Secret filming exposed two prominent infant-sleep figures giving advice that medical professionals say could put babies at risk of serious harm or death. Both have published books, celebrity endorsements and tens of thousands of social media followers. Their publisher, Penguin, did not respond to BBC requests for comment.

NHS clinicians felt sick and horrified by the findings.

Medical professionals, researchers and families of babies who died under unsafe sleeping positions back calls to regulate the sector.

The Lullaby Trust says anyone advising on infant sleep or placing babies to sleep should meet clear standards, at minimum following NHS advice without a medical qualification.

Families reported poor experiences with self-described sleep experts and found no official place to register concerns.

First-time mother Emily Aston used a self-described sleep expert for her four-month-old son. She did not know where to report advice against safer sleep guidelines. It felt like she needed to be stopped and there was nothing to report her to, Aston said. The vulnerability of new parents is the main reason for regulation.

NHS midwife and certified lactation consultant Olivia Hinge reviewed undercover consultations with sleep experts. She said such support appeals to new mothers because it offers what the NHS often lacks: someone listening and discussing feeding alongside sleeping. It feels like real attention to them and their baby.

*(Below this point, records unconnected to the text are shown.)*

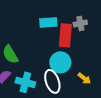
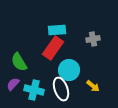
gray cross: (80, 23) -> (93, 39), moved
red rectangle: (65, 35) -> (53, 48), moved, turned 30

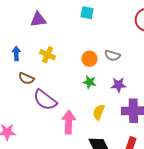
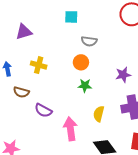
gray semicircle: (112, 55) -> (89, 41), moved
purple star: (118, 85) -> (123, 75), moved
purple semicircle: (45, 100) -> (43, 110), size x0.7

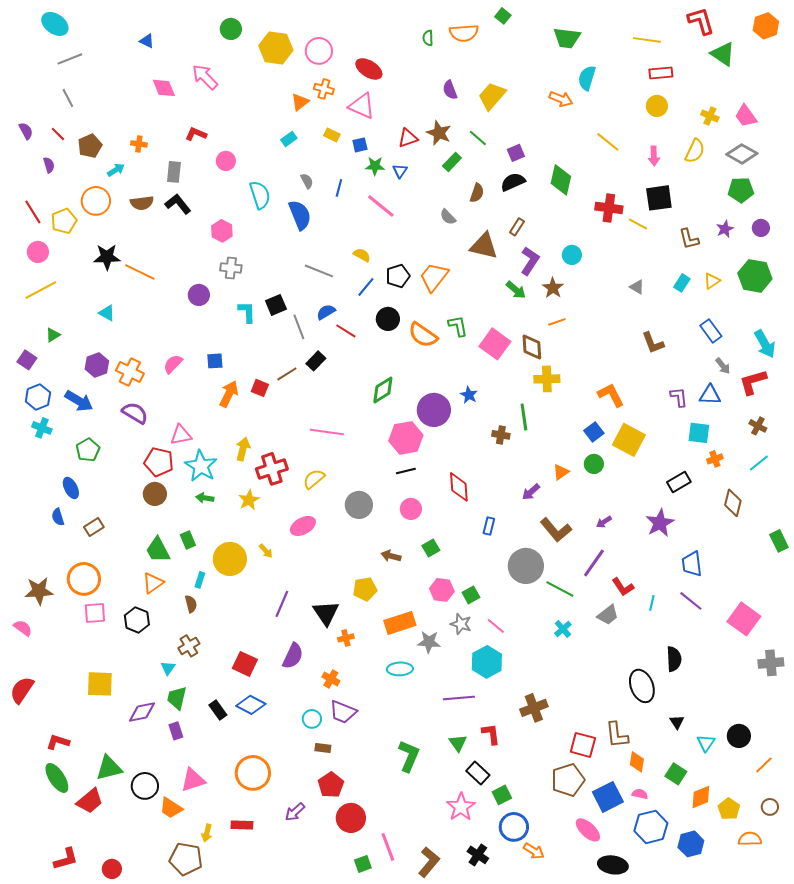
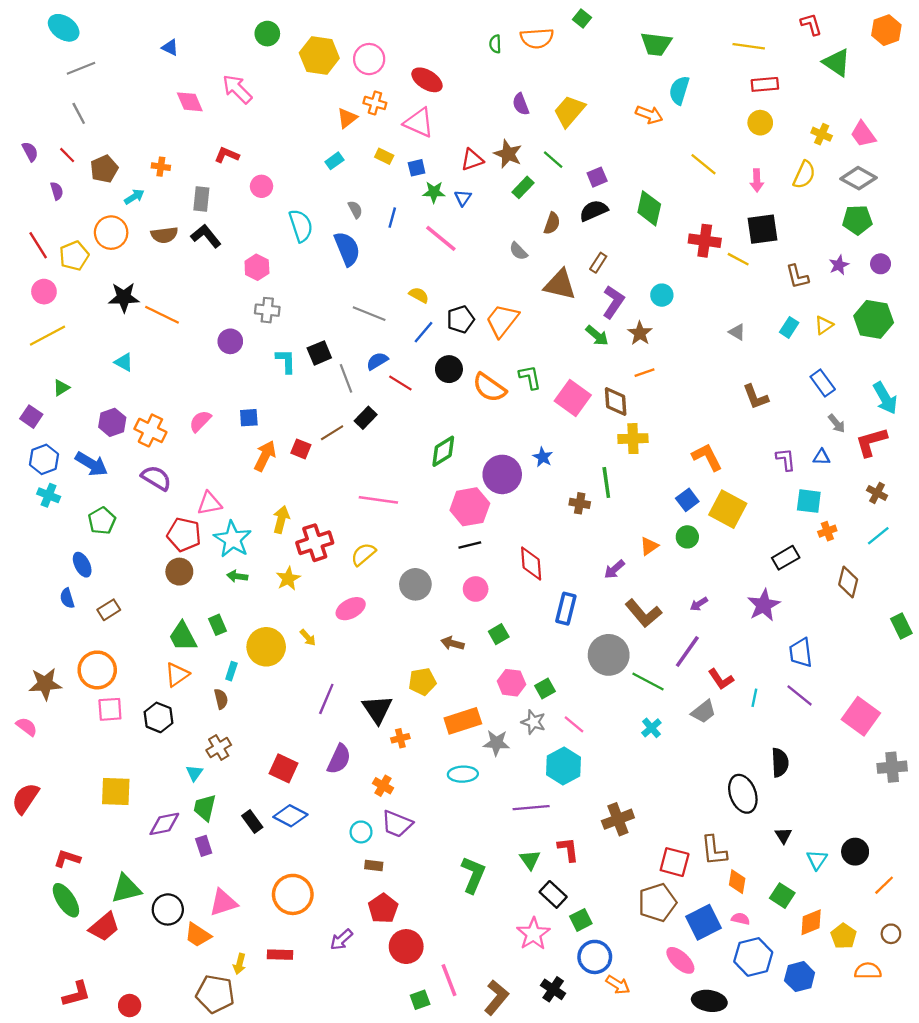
red L-shape: (701, 21) -> (811, 24), size x0.7
blue triangle: (710, 395) -> (822, 457), size x0.7
blue rectangle: (489, 526) -> (566, 609), size x1.5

But Hinge cautioned that the support gap should not be filled by unsafe advice or unqualified people. Children are society's most vulnerable and we have a duty to protect them. We need regulation and consistent public health messages.

Morrison's letter highlighted nine-month-old Genevieve Meehan, who suffocated at her nursery after tight swaddling, strapping to a beanbag and being left unattended for 90 minutes. Her parents, Katie Wheeler and John Meehan, launched Campaign for Gigi for stronger early-years safeguards.

Last month, the Department for Education published updated safer-sleep guidance for early-years providers with the Lullaby Trust. It becomes statutory in September 2026 due to Wheeler and Meehan's campaigning.

But Morrison called it a time-critical mission to regulate safer-sleep advice. Although the government cracks down on improper nurse titles, it does nothing if someone switches to sleep consultant and gives bogus advice the next day, he said.

A department statement said: We are taking decisive action to crack down on unqualified individuals masquerading as professionals, making it a criminal offence to misuse the title nurse.